◆ Exercise instructions ◆
For every line below, set down an identical copy.

◆ Given records ◆
:::::

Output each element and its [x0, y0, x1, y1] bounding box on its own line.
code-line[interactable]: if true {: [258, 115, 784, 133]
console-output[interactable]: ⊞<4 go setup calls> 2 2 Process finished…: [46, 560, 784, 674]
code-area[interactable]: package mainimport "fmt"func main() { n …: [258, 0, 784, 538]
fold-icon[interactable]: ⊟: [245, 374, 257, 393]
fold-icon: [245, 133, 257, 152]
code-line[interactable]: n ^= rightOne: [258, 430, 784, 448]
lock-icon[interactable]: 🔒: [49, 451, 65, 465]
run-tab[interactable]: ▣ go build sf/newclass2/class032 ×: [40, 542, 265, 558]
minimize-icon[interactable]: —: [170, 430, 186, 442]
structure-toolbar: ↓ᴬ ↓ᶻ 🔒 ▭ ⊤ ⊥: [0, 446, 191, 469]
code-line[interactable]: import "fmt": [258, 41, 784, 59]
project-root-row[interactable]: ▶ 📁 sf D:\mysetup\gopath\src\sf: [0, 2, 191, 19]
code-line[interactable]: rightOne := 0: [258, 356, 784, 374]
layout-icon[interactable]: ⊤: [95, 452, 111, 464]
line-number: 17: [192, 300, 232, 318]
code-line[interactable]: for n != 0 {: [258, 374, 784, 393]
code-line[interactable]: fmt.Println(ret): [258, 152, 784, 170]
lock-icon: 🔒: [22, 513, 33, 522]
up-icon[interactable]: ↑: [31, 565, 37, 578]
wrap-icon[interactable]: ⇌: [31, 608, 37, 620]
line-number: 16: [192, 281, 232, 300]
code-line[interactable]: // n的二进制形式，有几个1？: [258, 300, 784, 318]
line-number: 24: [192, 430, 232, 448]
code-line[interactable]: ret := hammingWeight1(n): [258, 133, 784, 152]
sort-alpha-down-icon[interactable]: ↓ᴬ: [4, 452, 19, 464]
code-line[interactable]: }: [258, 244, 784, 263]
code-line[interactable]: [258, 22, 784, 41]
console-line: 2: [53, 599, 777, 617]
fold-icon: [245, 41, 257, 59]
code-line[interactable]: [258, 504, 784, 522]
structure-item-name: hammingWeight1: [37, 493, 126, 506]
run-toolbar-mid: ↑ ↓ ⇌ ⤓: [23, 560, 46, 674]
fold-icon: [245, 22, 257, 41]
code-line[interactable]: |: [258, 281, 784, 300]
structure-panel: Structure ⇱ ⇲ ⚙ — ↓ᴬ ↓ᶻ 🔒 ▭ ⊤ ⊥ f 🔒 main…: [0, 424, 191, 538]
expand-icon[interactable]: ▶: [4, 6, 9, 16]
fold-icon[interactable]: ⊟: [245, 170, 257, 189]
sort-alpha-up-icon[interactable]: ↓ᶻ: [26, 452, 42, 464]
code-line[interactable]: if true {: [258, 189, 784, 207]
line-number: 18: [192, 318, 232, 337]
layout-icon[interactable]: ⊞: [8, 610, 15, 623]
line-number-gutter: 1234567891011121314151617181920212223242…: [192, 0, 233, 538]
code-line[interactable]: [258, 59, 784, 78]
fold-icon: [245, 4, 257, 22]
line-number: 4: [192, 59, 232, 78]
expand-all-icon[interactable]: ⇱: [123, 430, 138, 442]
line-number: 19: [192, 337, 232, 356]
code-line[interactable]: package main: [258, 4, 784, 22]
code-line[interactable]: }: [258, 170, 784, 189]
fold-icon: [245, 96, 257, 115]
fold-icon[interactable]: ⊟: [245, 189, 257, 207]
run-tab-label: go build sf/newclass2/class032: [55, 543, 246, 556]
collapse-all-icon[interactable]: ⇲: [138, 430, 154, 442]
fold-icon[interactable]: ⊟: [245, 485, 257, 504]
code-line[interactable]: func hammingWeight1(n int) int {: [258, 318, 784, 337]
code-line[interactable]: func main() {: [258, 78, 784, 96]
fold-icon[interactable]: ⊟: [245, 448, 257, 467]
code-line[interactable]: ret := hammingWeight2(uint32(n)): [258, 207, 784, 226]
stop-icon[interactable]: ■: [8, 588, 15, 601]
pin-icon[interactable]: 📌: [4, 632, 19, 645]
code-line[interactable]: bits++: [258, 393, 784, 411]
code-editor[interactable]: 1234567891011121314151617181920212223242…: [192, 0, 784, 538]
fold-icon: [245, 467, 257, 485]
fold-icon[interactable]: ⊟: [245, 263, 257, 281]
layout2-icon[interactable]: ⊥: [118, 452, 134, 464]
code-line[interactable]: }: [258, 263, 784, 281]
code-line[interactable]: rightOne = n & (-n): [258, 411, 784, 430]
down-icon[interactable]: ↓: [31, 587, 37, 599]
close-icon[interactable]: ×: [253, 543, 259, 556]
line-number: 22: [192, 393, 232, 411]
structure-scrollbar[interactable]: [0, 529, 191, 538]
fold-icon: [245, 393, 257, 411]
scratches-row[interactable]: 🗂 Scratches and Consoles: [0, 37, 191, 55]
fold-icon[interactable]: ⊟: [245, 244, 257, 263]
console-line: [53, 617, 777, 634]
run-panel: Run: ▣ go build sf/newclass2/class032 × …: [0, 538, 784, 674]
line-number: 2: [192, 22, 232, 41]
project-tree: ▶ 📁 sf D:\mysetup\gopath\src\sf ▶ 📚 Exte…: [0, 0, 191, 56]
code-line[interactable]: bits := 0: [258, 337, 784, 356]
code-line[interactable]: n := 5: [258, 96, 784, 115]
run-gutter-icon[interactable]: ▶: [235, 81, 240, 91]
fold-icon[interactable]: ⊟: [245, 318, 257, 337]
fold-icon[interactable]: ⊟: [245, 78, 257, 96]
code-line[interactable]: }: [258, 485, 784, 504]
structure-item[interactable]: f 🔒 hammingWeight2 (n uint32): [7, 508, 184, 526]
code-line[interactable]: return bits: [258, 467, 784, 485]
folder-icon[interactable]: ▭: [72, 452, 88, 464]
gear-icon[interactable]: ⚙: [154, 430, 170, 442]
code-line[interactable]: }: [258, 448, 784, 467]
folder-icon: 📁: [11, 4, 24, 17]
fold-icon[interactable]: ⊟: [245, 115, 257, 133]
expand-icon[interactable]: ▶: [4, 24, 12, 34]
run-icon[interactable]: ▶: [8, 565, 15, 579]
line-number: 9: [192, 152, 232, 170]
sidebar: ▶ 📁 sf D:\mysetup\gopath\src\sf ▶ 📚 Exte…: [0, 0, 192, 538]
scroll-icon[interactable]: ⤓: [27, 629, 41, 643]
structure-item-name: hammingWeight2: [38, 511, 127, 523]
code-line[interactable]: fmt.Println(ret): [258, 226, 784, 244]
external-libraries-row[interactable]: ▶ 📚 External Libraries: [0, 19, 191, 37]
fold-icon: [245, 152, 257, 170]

:::::

◆ Answer section ◆
Output each element and its [x0, y0, x1, y1] bounding box on its own line.
code-line[interactable]: if true {: [258, 115, 784, 133]
console-output[interactable]: ⊞<4 go setup calls> 2 2 Process finished…: [46, 560, 784, 674]
code-area[interactable]: package mainimport "fmt"func main() { n …: [258, 0, 784, 538]
fold-icon[interactable]: ⊟: [245, 374, 257, 393]
fold-icon: [245, 133, 257, 152]
code-line[interactable]: n ^= rightOne: [258, 430, 784, 448]
lock-icon[interactable]: 🔒: [49, 451, 65, 465]
run-tab[interactable]: ▣ go build sf/newclass2/class032 ×: [40, 542, 265, 558]
minimize-icon[interactable]: —: [170, 430, 186, 442]
structure-toolbar: ↓ᴬ ↓ᶻ 🔒 ▭ ⊤ ⊥: [0, 446, 191, 469]
code-line[interactable]: import "fmt": [258, 41, 784, 59]
project-root-row[interactable]: ▶ 📁 sf D:\mysetup\gopath\src\sf: [0, 2, 191, 19]
code-line[interactable]: rightOne := 0: [258, 356, 784, 374]
layout-icon[interactable]: ⊤: [95, 452, 111, 464]
line-number: 17: [192, 300, 232, 318]
code-line[interactable]: for n != 0 {: [258, 374, 784, 393]
code-line[interactable]: fmt.Println(ret): [258, 152, 784, 170]
lock-icon: 🔒: [22, 513, 33, 522]
up-icon[interactable]: ↑: [31, 565, 37, 578]
wrap-icon[interactable]: ⇌: [31, 608, 37, 620]
line-number: 16: [192, 281, 232, 300]
code-line[interactable]: // n的二进制形式，有几个1？: [258, 300, 784, 318]
line-number: 24: [192, 430, 232, 448]
code-line[interactable]: ret := hammingWeight1(n): [258, 133, 784, 152]
sort-alpha-down-icon[interactable]: ↓ᴬ: [4, 452, 19, 464]
code-line[interactable]: }: [258, 244, 784, 263]
code-line[interactable]: [258, 22, 784, 41]
console-line: 2: [53, 599, 777, 617]
fold-icon: [245, 41, 257, 59]
code-line[interactable]: [258, 504, 784, 522]
structure-item-name: hammingWeight1: [37, 493, 126, 506]
run-toolbar-mid: ↑ ↓ ⇌ ⤓: [23, 560, 46, 674]
fold-icon: [245, 22, 257, 41]
code-line[interactable]: |: [258, 281, 784, 300]
structure-panel: Structure ⇱ ⇲ ⚙ — ↓ᴬ ↓ᶻ 🔒 ▭ ⊤ ⊥ f 🔒 main…: [0, 424, 191, 538]
expand-icon[interactable]: ▶: [4, 6, 9, 16]
fold-icon[interactable]: ⊟: [245, 170, 257, 189]
sort-alpha-up-icon[interactable]: ↓ᶻ: [26, 452, 42, 464]
code-line[interactable]: if true {: [258, 189, 784, 207]
line-number: 18: [192, 318, 232, 337]
layout-icon[interactable]: ⊞: [8, 610, 15, 623]
line-number-gutter: 1234567891011121314151617181920212223242…: [192, 0, 233, 538]
code-line[interactable]: [258, 59, 784, 78]
fold-icon: [245, 4, 257, 22]
line-number: 4: [192, 59, 232, 78]
expand-all-icon[interactable]: ⇱: [123, 430, 138, 442]
line-number: 19: [192, 337, 232, 356]
code-line[interactable]: package main: [258, 4, 784, 22]
code-line[interactable]: }: [258, 170, 784, 189]
fold-icon: [245, 96, 257, 115]
fold-icon[interactable]: ⊟: [245, 189, 257, 207]
run-tab-label: go build sf/newclass2/class032: [55, 543, 246, 556]
collapse-all-icon[interactable]: ⇲: [138, 430, 154, 442]
fold-icon[interactable]: ⊟: [245, 485, 257, 504]
code-line[interactable]: func hammingWeight1(n int) int {: [258, 318, 784, 337]
code-line[interactable]: func main() {: [258, 78, 784, 96]
fold-icon[interactable]: ⊟: [245, 448, 257, 467]
code-line[interactable]: ret := hammingWeight2(uint32(n)): [258, 207, 784, 226]
stop-icon[interactable]: ■: [8, 588, 15, 601]
pin-icon[interactable]: 📌: [4, 632, 19, 645]
code-line[interactable]: bits++: [258, 393, 784, 411]
code-editor[interactable]: 1234567891011121314151617181920212223242…: [192, 0, 784, 538]
fold-icon: [245, 467, 257, 485]
fold-icon[interactable]: ⊟: [245, 263, 257, 281]
layout2-icon[interactable]: ⊥: [118, 452, 134, 464]
code-line[interactable]: }: [258, 263, 784, 281]
code-line[interactable]: rightOne = n & (-n): [258, 411, 784, 430]
down-icon[interactable]: ↓: [31, 587, 37, 599]
close-icon[interactable]: ×: [253, 543, 259, 556]
line-number: 22: [192, 393, 232, 411]
structure-scrollbar[interactable]: [0, 529, 191, 538]
fold-icon: [245, 393, 257, 411]
scratches-row[interactable]: 🗂 Scratches and Consoles: [0, 37, 191, 55]
fold-icon[interactable]: ⊟: [245, 244, 257, 263]
console-line: [53, 617, 777, 634]
run-panel: Run: ▣ go build sf/newclass2/class032 × …: [0, 538, 784, 674]
line-number: 2: [192, 22, 232, 41]
project-tree: ▶ 📁 sf D:\mysetup\gopath\src\sf ▶ 📚 Exte…: [0, 0, 191, 56]
code-line[interactable]: bits := 0: [258, 337, 784, 356]
code-line[interactable]: n := 5: [258, 96, 784, 115]
run-gutter-icon[interactable]: ▶: [235, 81, 240, 91]
fold-icon[interactable]: ⊟: [245, 318, 257, 337]
fold-icon[interactable]: ⊟: [245, 78, 257, 96]
code-line[interactable]: }: [258, 485, 784, 504]
structure-item[interactable]: f 🔒 hammingWeight2 (n uint32): [7, 508, 184, 526]
code-line[interactable]: return bits: [258, 467, 784, 485]
folder-icon[interactable]: ▭: [72, 452, 88, 464]
gear-icon[interactable]: ⚙: [154, 430, 170, 442]
code-line[interactable]: }: [258, 448, 784, 467]
folder-icon: 📁: [11, 4, 24, 17]
fold-icon[interactable]: ⊟: [245, 115, 257, 133]
expand-icon[interactable]: ▶: [4, 24, 12, 34]
run-icon[interactable]: ▶: [8, 565, 15, 579]
line-number: 9: [192, 152, 232, 170]
sidebar: ▶ 📁 sf D:\mysetup\gopath\src\sf ▶ 📚 Exte…: [0, 0, 192, 538]
scroll-icon[interactable]: ⤓: [27, 629, 41, 643]
structure-item-name: hammingWeight2: [38, 511, 127, 523]
code-line[interactable]: fmt.Println(ret): [258, 226, 784, 244]
external-libraries-row[interactable]: ▶ 📚 External Libraries: [0, 19, 191, 37]
fold-icon: [245, 152, 257, 170]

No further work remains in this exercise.